使用特征视图

Note

The Snowflake Feature Store API is available in the Snowpark ML Python package (snowflake-ml-python) v1.5.0 and later.

特征视图 将原始数据转换封装到一个或多个相关 特征 中。特征视图中的所有特征均按相同的计划刷新。特征平台由存储特征的 特征表 提供支持。

Snowflake 特征平台支持两种不同类型的特征视图:

  • Snowflake-managed feature view: The feature table is automatically refreshed from raw data by Snowflake on a schedule you specify. A feature view is considered Snowflake-managed if you provide a schedule for refreshing it.
  • External feature view: If you don’t provide a schedule for refreshing the feature view, it’s considered external. You are responsible for maintaining the feature table, updating features from raw data as needed, for example using a tool such as dbt (https://www.getdbt.com/).
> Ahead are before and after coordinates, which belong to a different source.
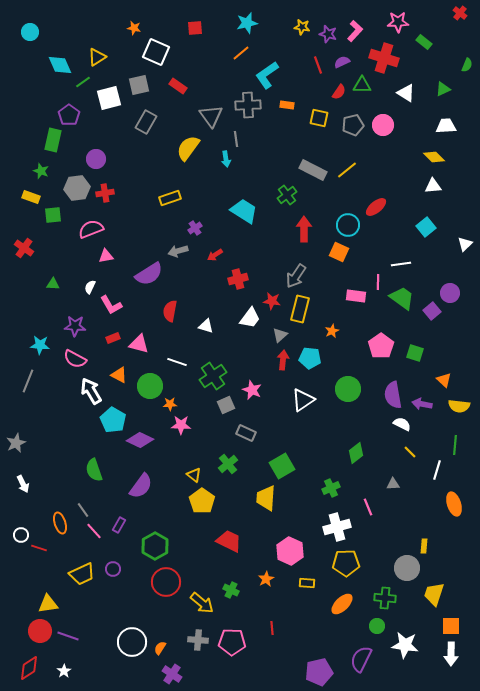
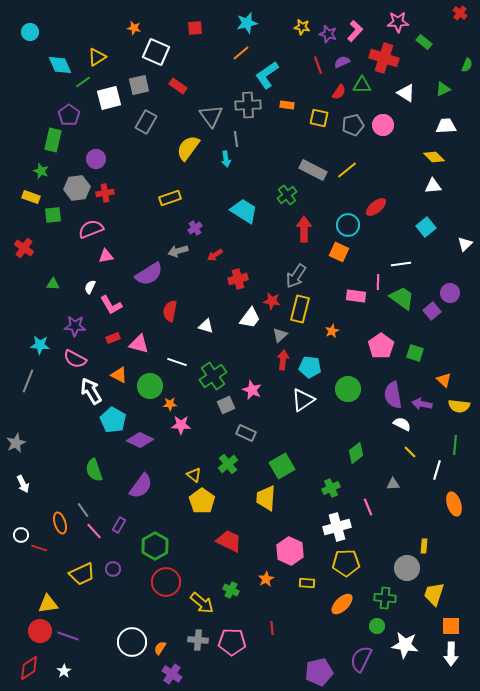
cyan pentagon at (310, 358): moved 9 px down
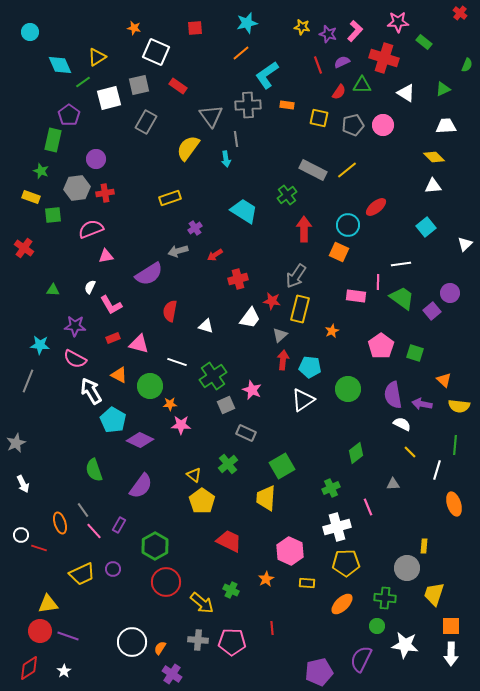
green triangle at (53, 284): moved 6 px down
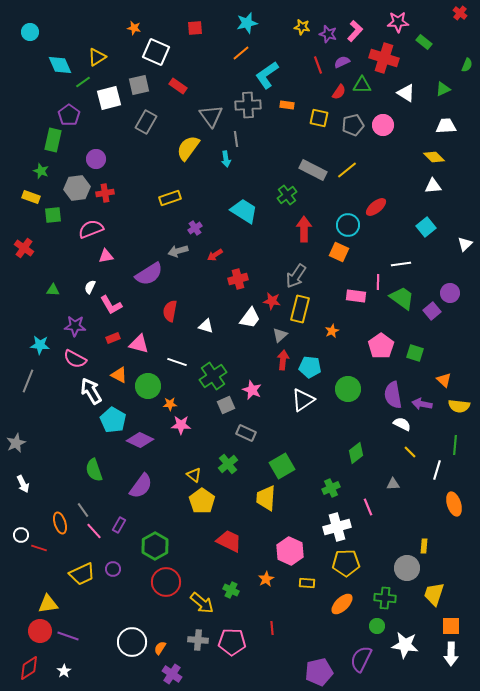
green circle at (150, 386): moved 2 px left
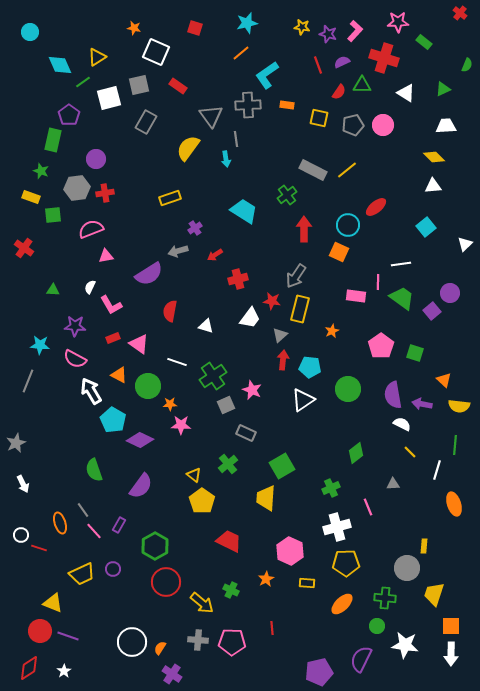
red square at (195, 28): rotated 21 degrees clockwise
pink triangle at (139, 344): rotated 20 degrees clockwise
yellow triangle at (48, 604): moved 5 px right, 1 px up; rotated 30 degrees clockwise
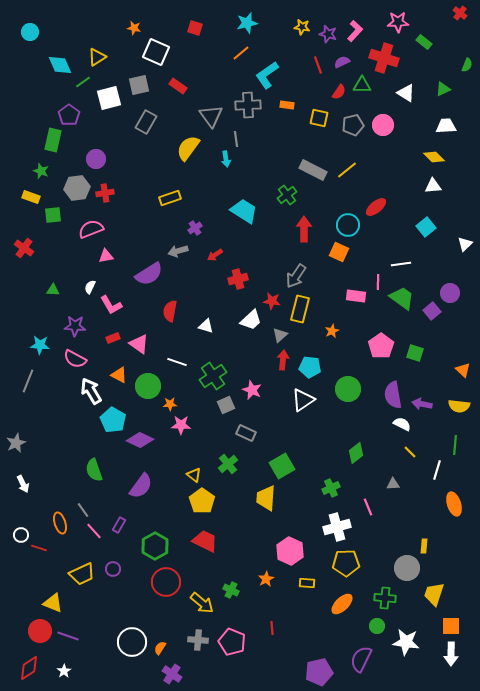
white trapezoid at (250, 318): moved 1 px right, 2 px down; rotated 10 degrees clockwise
orange triangle at (444, 380): moved 19 px right, 10 px up
red trapezoid at (229, 541): moved 24 px left
pink pentagon at (232, 642): rotated 20 degrees clockwise
white star at (405, 645): moved 1 px right, 3 px up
The class snowflake.ml.feature_store.FeatureView is the Python API for interacting with feature views. The FeatureView constructor accepts a Snowpark DataFrame that contains the feature generation logic. The provided DataFrame must also contain the join_keys columns specified in the entities associated with the feature view. A timestamp column name is required if your feature view includes time-series features.

See the Feature Store API Reference for full details of the Python API.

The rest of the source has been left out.